- [Your task]: Output every entry exactly as written, skipping any pictures.

(Page-level text extractions)
==========

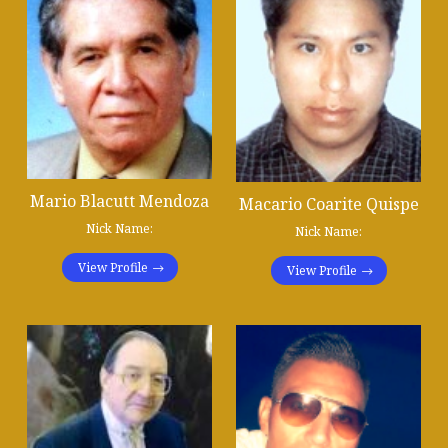
Mario Blacutt Mendoza
Macario Coarite Quispe
Nick Name:
Nick Name:
View Profile
View Profile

==========

- [Answer to this exercise]:
Mario Blacutt Mendoza
Macario Coarite Quispe
Nick Name:
Nick Name:
View Profile
View Profile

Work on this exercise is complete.